But Latin grammar rules for English weren’t always a good fit. It was often the case, and still is, that Everyday English, which had developed organically over many generations, was very resistant to the transplanted Latin rules, which rightly seemed artificial, unnatural, and even arbitrary. Indeed Latin grammar, with its strict grammatical rules about how words are formed and how they may be combined, had much more in common with Old English than Everyday English. Many of these rules, especially regarding case endings for nouns, had disappeared from Everyday English many hundreds of years before, and bringing them back suddenly was a tall order, an unholy marriage of sorts, which would have long lasting implications for both Englishes.

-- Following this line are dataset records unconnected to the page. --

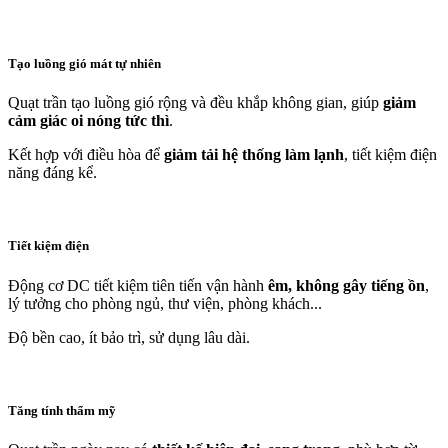
Tạo luồng gió mát tự nhiên
Quạt trần tạo luồng gió rộng và đều khắp không gian, giúp
giảm
cảm giác oi nóng tức thì
.
Kết hợp với điều hòa để
giảm tải hệ thống làm lạnh
, tiết kiệm điện
năng đáng kể.
Tiết kiệm điện
Động cơ DC tiết kiệm tiên tiến vận hành
êm, không gây tiếng ồn
,
lý tưởng cho phòng ngủ, thư viện, phòng khách...
Độ bền cao, ít bảo trì, sử dụng lâu dài.
Tăng tính thẩm mỹ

Today 200 years later, Everyday English and Formal English are still resisting each other, fighting a war for dominance. But that doesn’t have to be a problem for us, because it is a phoney war, and we are going to prevail by becoming experts at both versions.

In many ways Everyday English and Formal English are a like two different languages—fine—then that is how we shall treat them. All languages and all styles and dialects within a given language follow certain grammatical rules—including sign language, computer languages, and even text messaging. These rules form the link between the sounds and written letters of language and the real-world events and situations that language attempts to describe. Formal English has some rules that aren’t found in Everyday English and vice versa. When we gain a solid understanding of Our Two Englishes and master the differences we will realize that that there is really no such thing as bad grammar—just different grammar. We will also see that the similarities between Our Two Englishes are greater than the differences.

And don’t be fooled into thinking that just because Our Two Englishes lack some of the more complex rules that other languages have in abundance, they are inferior or deficient in any way—they are not. Our Two Englishes rely more on context, implication, and the experience of their speakers than most other languages. That’s OK. The rules are there, they are just different. We will master them and wield the Two Englishes—OUR Two Englishes—like weapons, conquering any challenge that is set before us.